START Given information

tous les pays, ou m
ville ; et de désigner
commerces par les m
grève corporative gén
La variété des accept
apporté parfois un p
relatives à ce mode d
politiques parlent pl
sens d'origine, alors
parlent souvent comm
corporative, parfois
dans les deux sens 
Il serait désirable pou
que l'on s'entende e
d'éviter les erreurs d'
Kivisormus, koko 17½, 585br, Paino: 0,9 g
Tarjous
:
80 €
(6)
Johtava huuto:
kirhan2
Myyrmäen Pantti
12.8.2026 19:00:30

END Given information
START Given information

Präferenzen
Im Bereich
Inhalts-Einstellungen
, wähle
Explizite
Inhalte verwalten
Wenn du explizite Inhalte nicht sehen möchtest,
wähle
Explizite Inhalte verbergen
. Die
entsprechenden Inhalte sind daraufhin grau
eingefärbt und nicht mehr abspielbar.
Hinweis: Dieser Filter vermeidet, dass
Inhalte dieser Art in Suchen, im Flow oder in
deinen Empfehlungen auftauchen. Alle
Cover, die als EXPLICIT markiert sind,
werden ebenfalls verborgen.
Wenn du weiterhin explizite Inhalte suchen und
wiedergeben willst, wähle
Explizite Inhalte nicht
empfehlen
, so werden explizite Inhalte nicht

END Given information

Directions for this task: Reproduce the lines above, beginning at the line with "grève corporative gén" and stopping after the line with "12.8.2026 19:00:30", exactly as they are.

Written answer:
grève corporative gén
La variété des accept
apporté parfois un p
relatives à ce mode d
politiques parlent pl
sens d'origine, alors
parlent souvent comm
corporative, parfois
dans les deux sens 
Il serait désirable pou
que l'on s'entende e
d'éviter les erreurs d'
Kivisormus, koko 17½, 585br, Paino: 0,9 g
Tarjous
:
80 €
(6)
Johtava huuto:
kirhan2
Myyrmäen Pantti
12.8.2026 19:00:30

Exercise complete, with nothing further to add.